Overall, the peritonitis rates were similar among the compared groups; Group 1, one episode per 21 months and Group 2, one episode per 27 months. The mean duration of the first peritonitis episode after catheter insertion was 1.2 and 1.8 years (95% confidence interval 0.82-1.91), for the control and ADPKD groups, respectively. Overall, the technique survival was similar in both groups (catheter loss was 2 in Group 1 and 3 in Group 2). Types of organisms grown in the two groups were almost similar.

Patient survival

Overall, the patient survival was similar between the two groups. Among ADPKD, one patient died due to intracerebral bleed while the other died due to severe cyst hemorrhage and infection. Two patients died due to peritonitis and sepsis.

Complications

Hernia was observed in four ADPKD patients; one on PD at a median follow-up period of 4.5 + 1.52 months, which was surgically corrected and PD was resumed in all four with no difficulty. Two patients were performing four exchanges till date and two controls also had hernia at a median follow-up period of 6.9 + 1.6 months. Four ADPKD and one control patient were transferred to HD temporarily following surgical repair.
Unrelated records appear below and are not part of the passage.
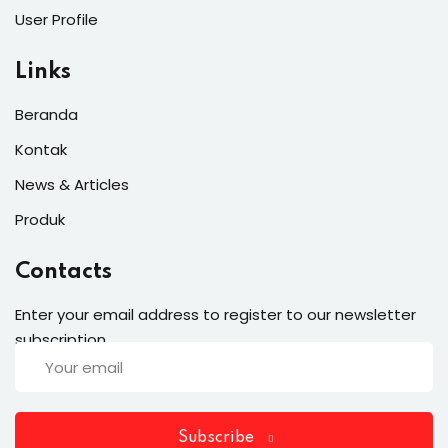
User Profile
Links
Beranda
Kontak
News & Articles
Produk
Contacts
Enter your email address to register to our newsletter
subscription
Subscribe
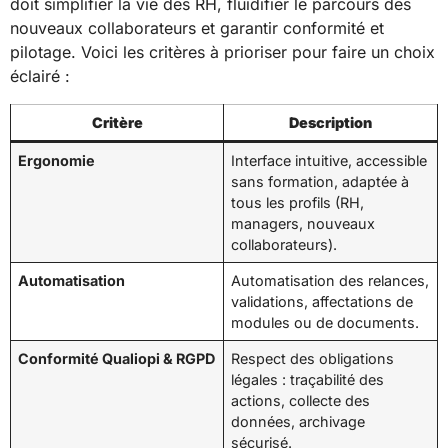
doit simplifier la vie des RH, fluidifier le parcours des
nouveaux collaborateurs et garantir conformité et
pilotage. Voici les critères à prioriser pour faire un choix
éclairé :
Critère
Description
Ergonomie
Interface intuitive, accessible
sans formation, adaptée à
tous les profils (RH,
managers, nouveaux
collaborateurs).
Automatisation
Automatisation des relances,
validations, affectations de
modules ou de documents.
Conformité Qualiopi & RGPD
Respect des obligations
légales : traçabilité des
actions, collecte des
données, archivage
sécurisé.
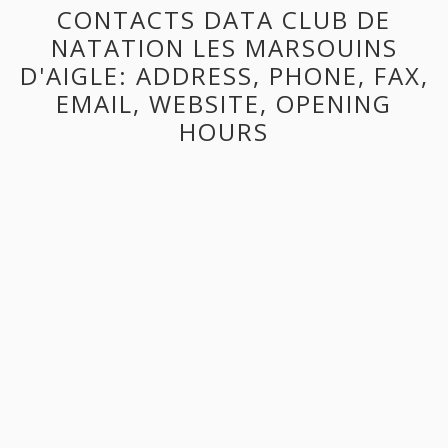
CONTACTS DATA CLUB DE
NATATION LES MARSOUINS
D'AIGLE: ADDRESS, PHONE, FAX,
EMAIL, WEBSITE, OPENING
HOURS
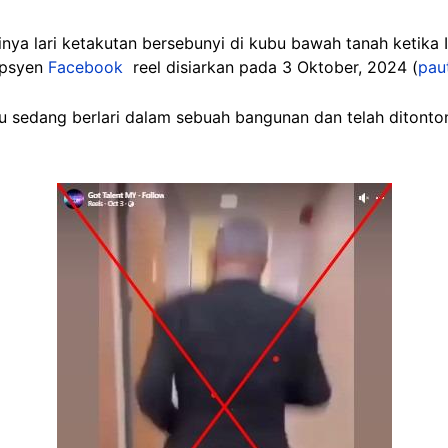
ya lari ketakutan bersebunyi di kubu bawah tanah ketika 
apsyen
Facebook
reel disiarkan pada 3 Oktober, 2024 (
pau
 sedang berlari dalam sebuah bangunan dan telah ditonton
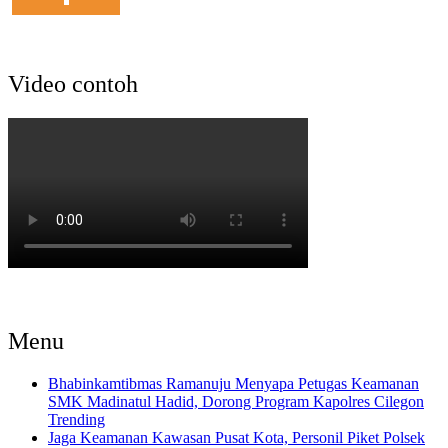
Video contoh
Menu
Bhabinkamtibmas Ramanuju Menyapa Petugas Keamanan
SMK Madinatul Hadid, Dorong Program Kapolres Cilegon
Trending
Jaga Keamanan Kawasan Pusat Kota, Personil Piket Polsek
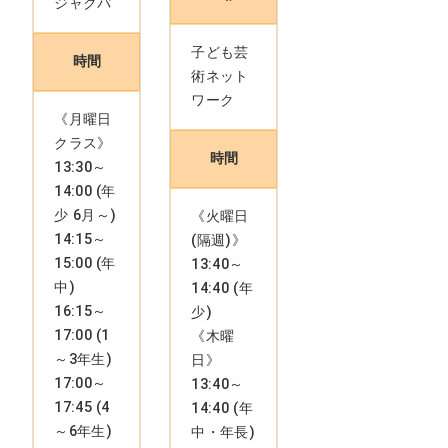
ジャクパ
子ども芸
時間
術ネット
ワーク
《月曜日
クラス》
時間
13:30～
14:00 (年
少 6月～)
《火曜日
14:15～
(隔週)》
15:00 (年
13:40～
中)
14:40 (年
16:15～
少)
17:00 (1
《木曜
～3年生)
日》
17:00～
13:40～
17:45 (4
14:40 (年
～6年生)
中・年長)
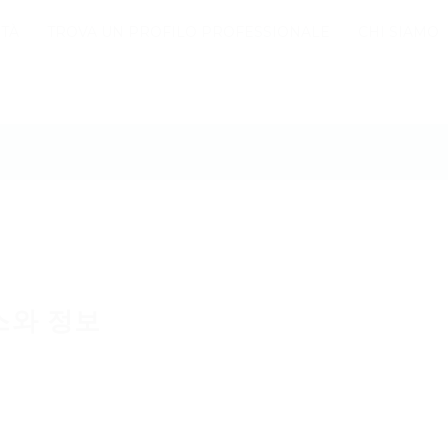
TÀ
TROVA UN PROFILO PROFESSIONALE
CHI SIAMO
스와 정보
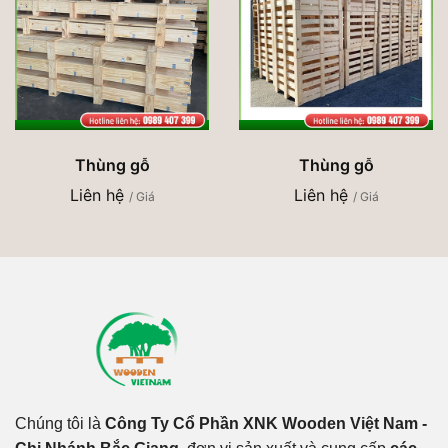
Thùng gỗ
Thùng gỗ
Liên hệ
Liên hệ
/ Giá
/ Giá
Chúng tôi là
Công Ty Cổ Phần XNK Wooden Việt Nam -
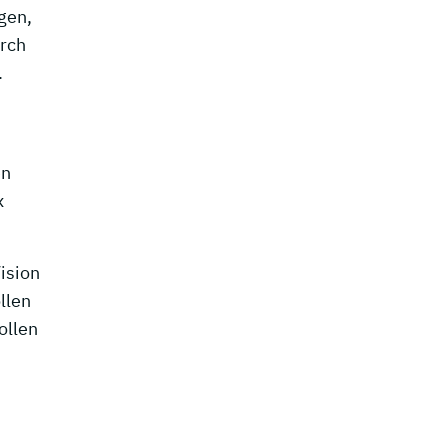
gen,
rch
.
en
x
ision
llen
ollen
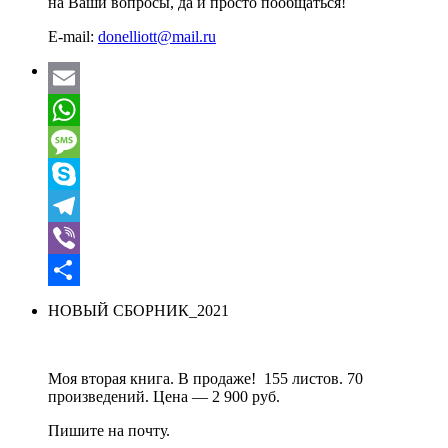
на Ваши вопросы, да и просто пообщаться!
E-mail:
donelliott@mail.ru
Email
WhatsApp
Message
Skype
Telegram
Viber
Отправить
НОВЫЙ СБОРНИК_2021
Моя вторая книга. В продаже! 155 листов. 70
произведений. Цена — 2 900 руб.
Пишите на почту.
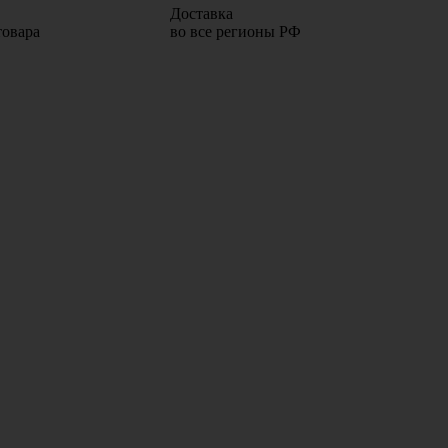
Доставка
товара
во все регионы РФ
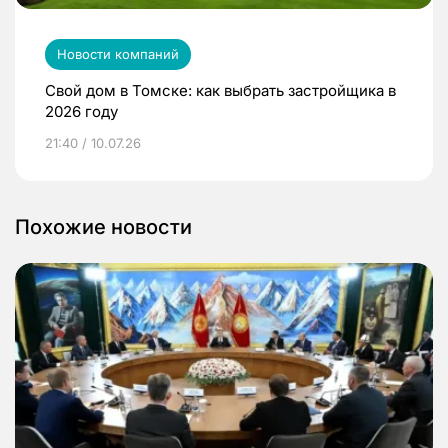
Новости компаний
Свой дом в Томске: как выбрать застройщика в
2026 году
21:40 / 10.07.26
Похожие новости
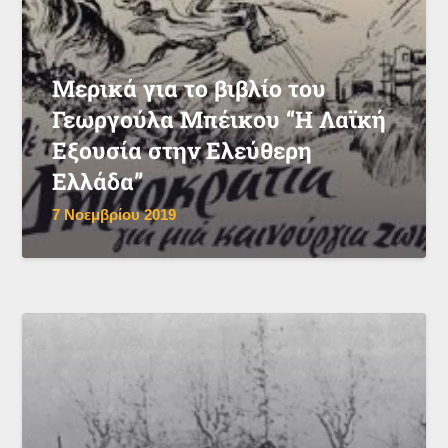
Μερικά για το βιβλίο του
Γεωργούλα Μπέικου “Η Λαϊκή
Εξουσία στην Ελεύθερη
Ελλάδα”
7 Νοεμβρίου 2019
Peritoneal membrane failure

Two patients lost the catheter due to peritonitis while one had membrane failure, while one patients underwent surgical exploration due to diverticulosis. Ten ADPKD and 14 control patients underwent renal transplant during this period, with PD as a bridge before surgery, which was similar between the two groups.

PD treatment was not prevented by voluminous kidneys in any of these patients and no patient ceased PD treatment due to insufficient peritoneal space.


   Discussion Top


The study was designed on the backdrop of literature evidences to show a poorer technique survival in ADPKD ESRD patients due to increased risks of abdominal hernias, infections and diverticulosis in these ESRD patients; however, recent reports are encouraging. [7],[8],[9] In India, with a population of 1129 million but only 700 nephrologists and approximately 400 HD units, [10] the most important concern always remains about the infrastructure of dialysis facilities. A maximum of 2% of patients can be subjected to maintenance HD. With 100 renal transplant centers, mostly in private setups, not more than 3000-4000 transplants are performed annually. [11],[12] Thus, it is estimated that less than 10% of all Indians ESRD patients receive any meaningful renal replacement therapy. [13]

As of now, there are over 300 centers practicing PD in India and there are approximately 6500 patients on chronic ambulatory PD.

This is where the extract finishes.